Im useing a 15w floresent bulb. whats a "HOB" is it a brand? and im saveing up for that 37 i almost have enough


----------



## CollegeReefer

HOB = Hang On Back. 

To make your filtration better just add liverock. Just make sure you do it slowly seeing you already have fish in your tank.


----------



## Ocellaris><>!

THX everybody ill keep your suggestions in mind


----------



## karazy

a good HOB brand is aquaclear. if you get maybe an aquaclear 30 it shud be good filtration, and the aquaclear is nice and quiet


----------



## Ghost Knife

karazy said:


> a good HOB brand is aquaclear. if you get maybe an aquaclear 30 it shud be good filtration, and the aquaclear is nice and quiet


If Aquaclear is the brand that you get at Wal-Mart I suggest staying away from these. They are quite loud and the intake tubes never stay snapped together. I have used about every brand of HOB filter and I have been most pleased with Top Fin and their filter cartridges are cheaper than other brands.

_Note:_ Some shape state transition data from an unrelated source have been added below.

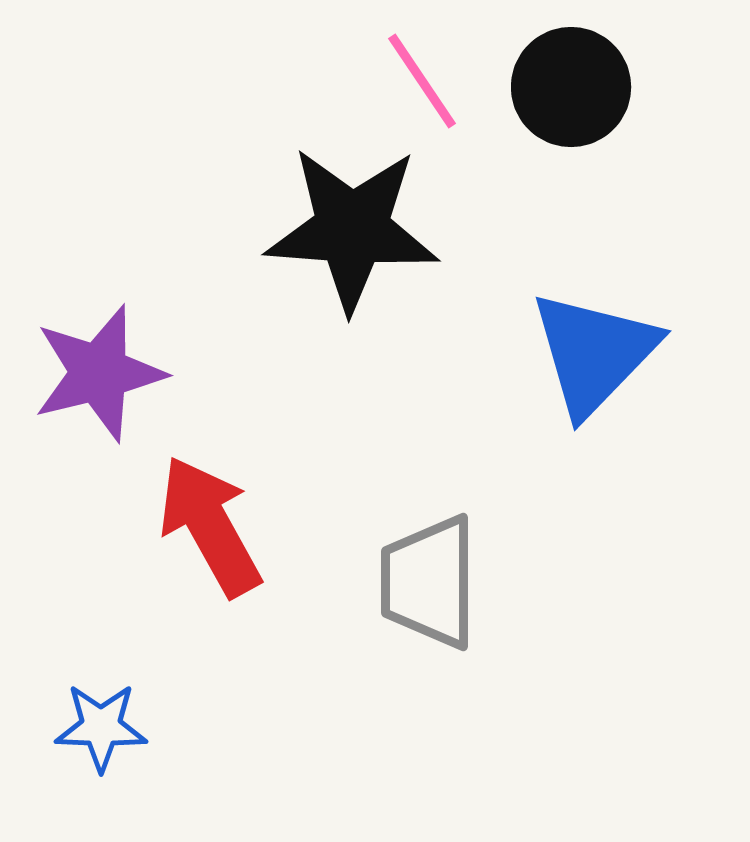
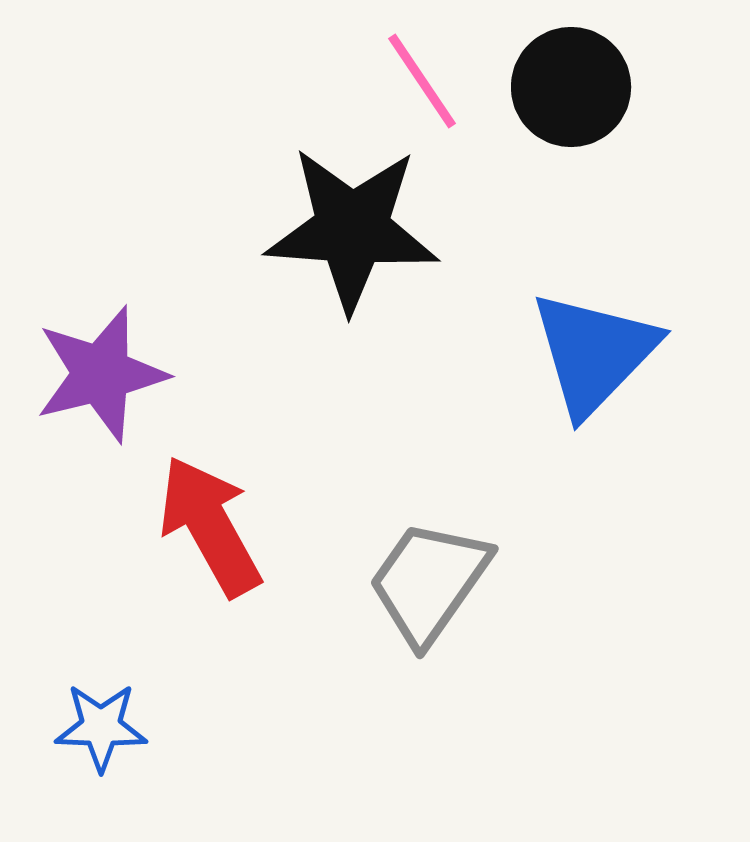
purple star: moved 2 px right, 1 px down
gray trapezoid: rotated 35 degrees clockwise
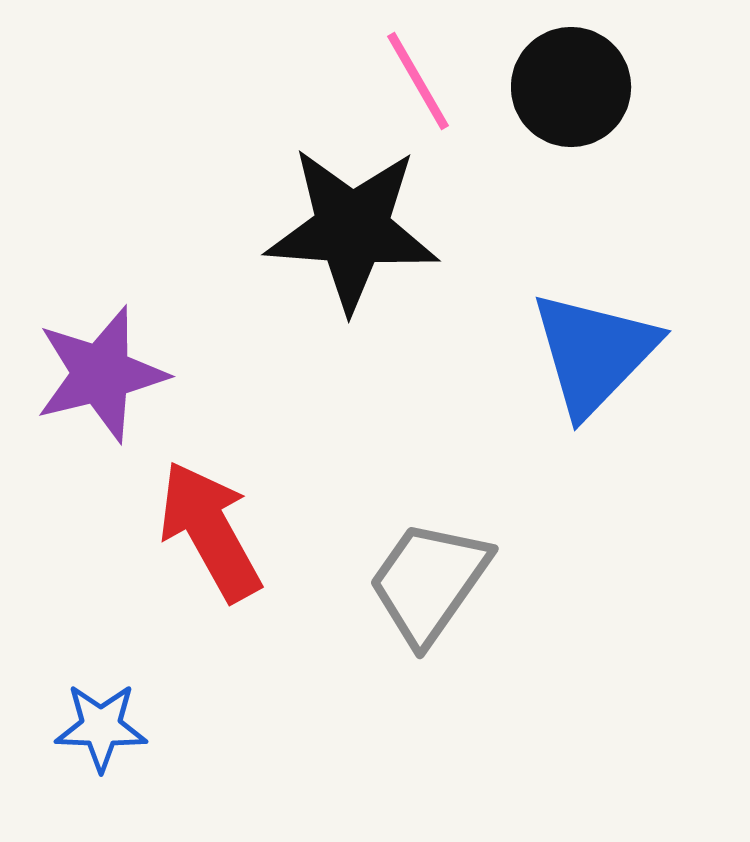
pink line: moved 4 px left; rotated 4 degrees clockwise
red arrow: moved 5 px down
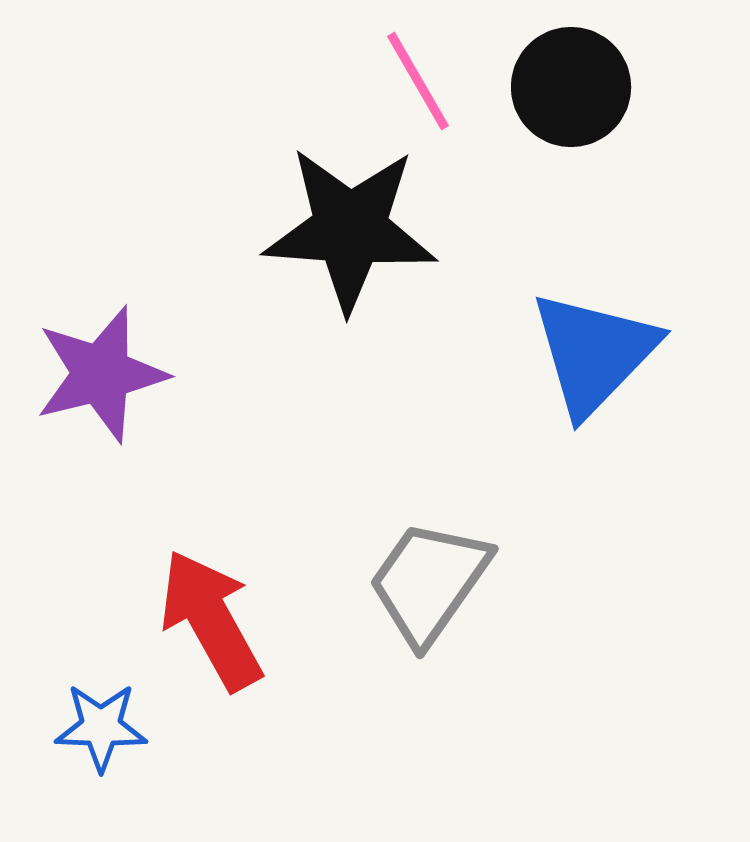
black star: moved 2 px left
red arrow: moved 1 px right, 89 px down
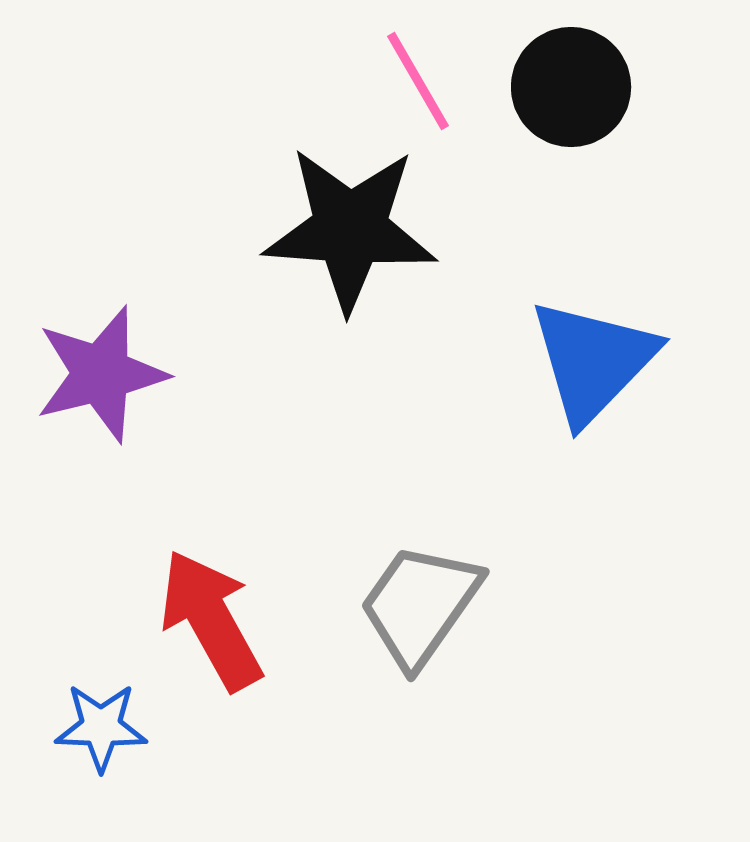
blue triangle: moved 1 px left, 8 px down
gray trapezoid: moved 9 px left, 23 px down
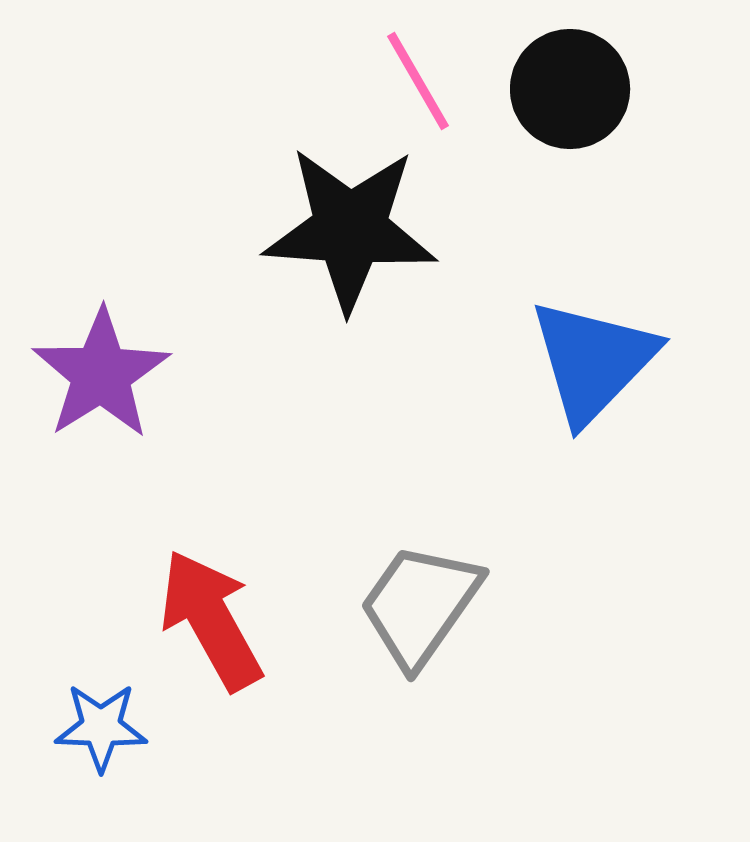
black circle: moved 1 px left, 2 px down
purple star: rotated 18 degrees counterclockwise
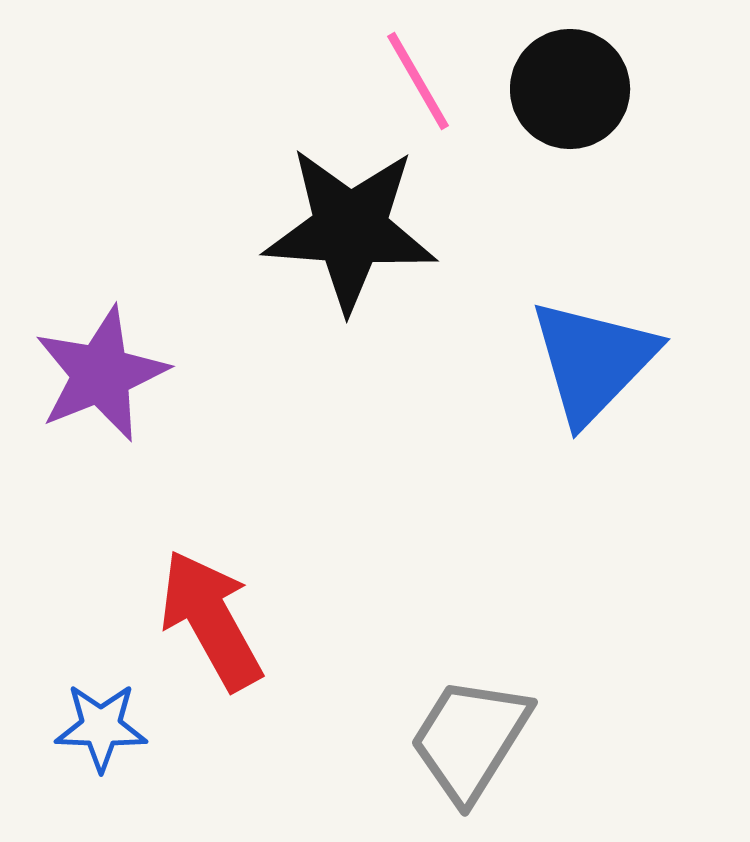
purple star: rotated 10 degrees clockwise
gray trapezoid: moved 50 px right, 134 px down; rotated 3 degrees counterclockwise
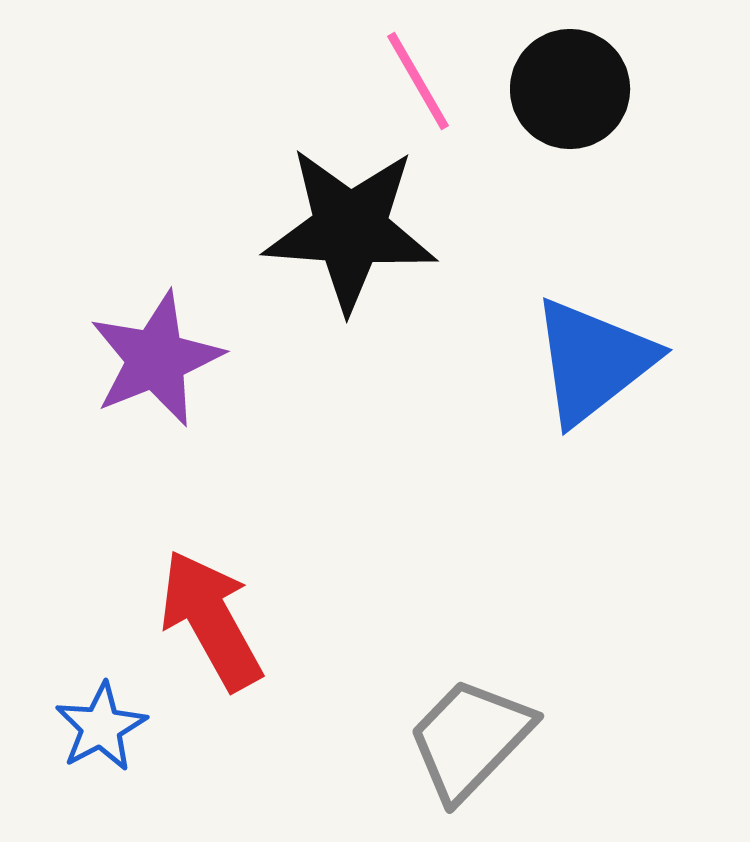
blue triangle: rotated 8 degrees clockwise
purple star: moved 55 px right, 15 px up
blue star: rotated 30 degrees counterclockwise
gray trapezoid: rotated 12 degrees clockwise
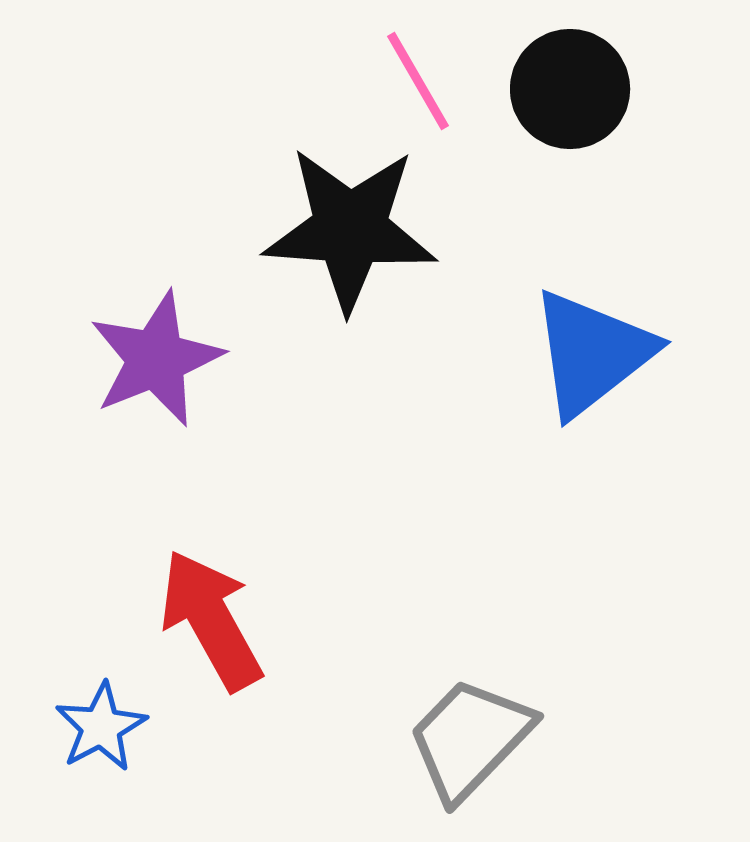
blue triangle: moved 1 px left, 8 px up
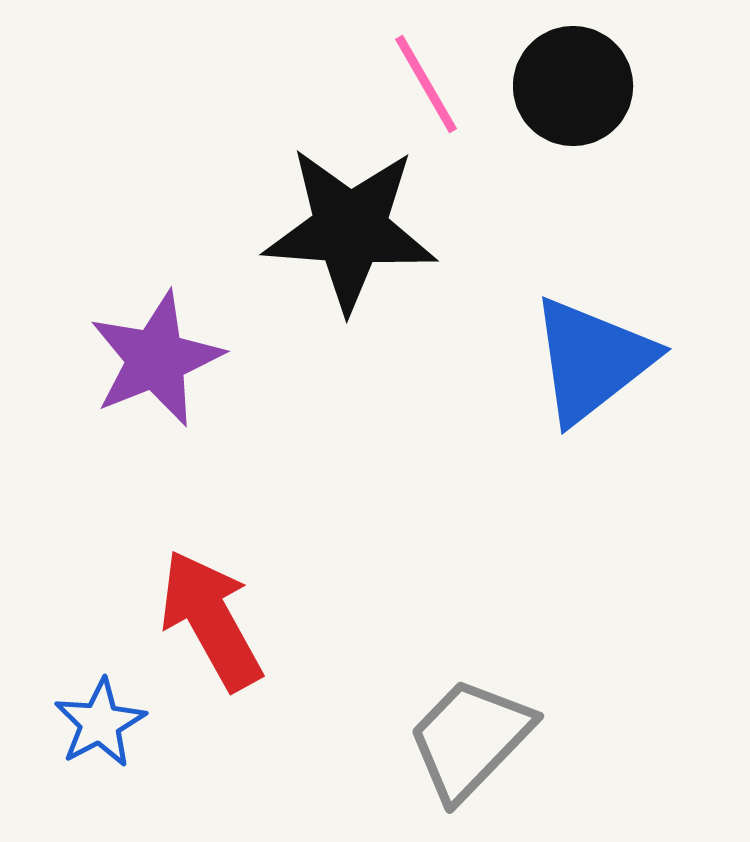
pink line: moved 8 px right, 3 px down
black circle: moved 3 px right, 3 px up
blue triangle: moved 7 px down
blue star: moved 1 px left, 4 px up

I have a Top Fin 30 for my 29G and a 60 for each of my 55G tanks and they have NEVER broken or had any problems.


----------



## sneasle

I thought the walmart ones were Top Fin....

I use penguins on my tanks and I haven't had any problems.


----------



## karazy

llol, no they arent the oens u use at walmart 

i ahve been using them since tank number 1 and they work great


----------